This is a vastly entertaining novel in several ways as it presents four stylistically different narratives. It begins with the personal recollection by Iris Chase Griffen of her life in Port Ticonderoga, Ontario in the first half of the 20th century. We immediately learn that her younger sister, Laura Chase, has driven her car off a bridge. The description of the tragedy is relayed through a newspaper article. These articles are written in the stilted vernacular of the period and they act as a kind of newsreel binding the time line in the novel together. The other narratives are two stories in one as a couple meet covertly and share in conjuring a continuing serial about the fantasy planet of Zycron. The title of the cult novel attributed to Laura after her death is The Blind Assassin.

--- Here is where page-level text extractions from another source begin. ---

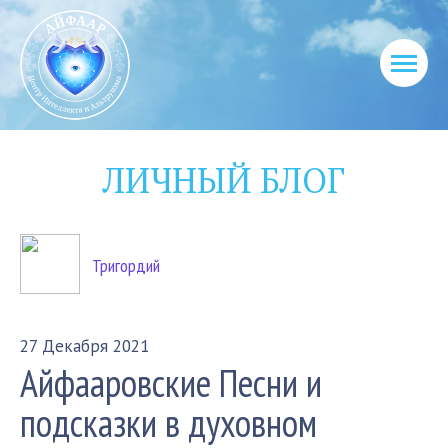
ЛИЧНЫЙ БЛОГ
Тригордий
27 Декабря 2021
Айфааровские Песни и
подсказки в духовном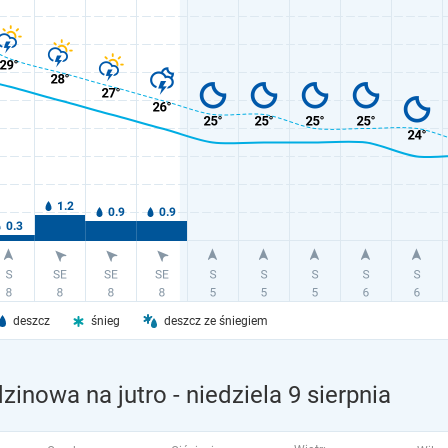
deszcz
śnieg
deszcz ze śniegiem
zinowa na jutro
- niedziela 9 sierpnia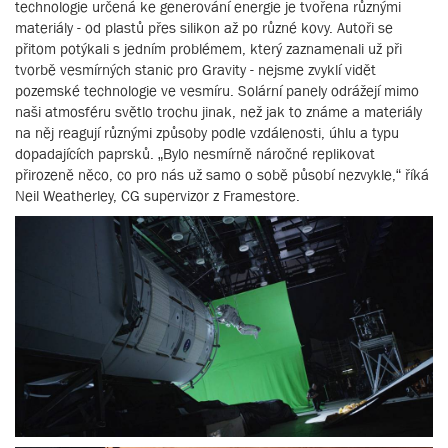
technologie určená ke generování energie je tvořena různými
materiály - od plastů přes silikon až po různé kovy. Autoři se
přitom potýkali s jedním problémem, který zaznamenali už při
tvorbě vesmírných stanic pro Gravity - nejsme zvyklí vidět
pozemské technologie ve vesmíru. Solární panely odrážejí mimo
naši atmosféru světlo trochu jinak, než jak to známe a materiály
na něj reagují různými způsoby podle vzdálenosti, úhlu a typu
dopadajících paprsků. „Bylo nesmírně náročné replikovat
přirozeně něco, co pro nás už samo o sobě působí nezvykle,“ říká
Neil Weatherley, CG supervizor z Framestore.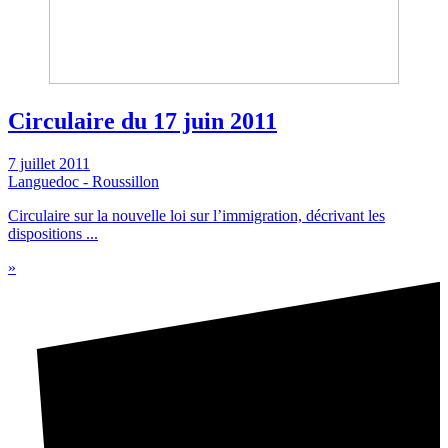
Circulaire du 17 juin 2011
7 juillet 2011
Languedoc - Roussillon
Circulaire sur la nouvelle loi sur l’immigration, décrivant les
dispositions ...
»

I enjoyed the romance of the relationship between the lovers which stood in contrast to Iris's often stoical writing about her life. The serial had the feeling of stepping back into a childhood fairytale but one filled with sex, seduction and secret trysts. This novella is filled with a kind of morbid arch humour as when the assassin is in the temple:
“The blind assassin hauls the dead sentry out from under the bed and arranges her on the coverlet, with her scarf concealing the slash on her throat. She’s not cold yet, and has stopped dripping. Too bad if the fellow has a bright candle; otherwise, in the night all cats are grey. Temple maidens are trained to manifest inertia. It might take the man – hampered as he is by his ponderous god costume, which traditionally includes a helmet and visor – some time to discover he’s fucking the wrong woman, and a dead one at that.”
The novel has a complex start with multiple dimensions and viewpoints but I felt it was well worth pursuing. I was always tantalized by knowing what lay ahead through the clippings and Atwood gives the reader a partial omniscient perspective by revealing these glimpses of the future.
I found the writing remarkable. There are certain passages like the death of the girls’ mother where you know there are so many things going on under the surface of the girls’ experience of the events of her death:
“Mother died five days later. She died of a fever; also of being weak, because she could not manage to get her strength back, said Reenie. During this time the doctor came and went, and a succession of crisp, brittle nurses occupied the easy chair in the bedroom. Reenie hurried up and down the stairs with basins, with towels, with cups of broth. Father shuttled relentlessly back and forth to the factory, and appeared at the dinner table haggard as a beggar. Where had he been, that afternoon when he could not be found? Nobody said.”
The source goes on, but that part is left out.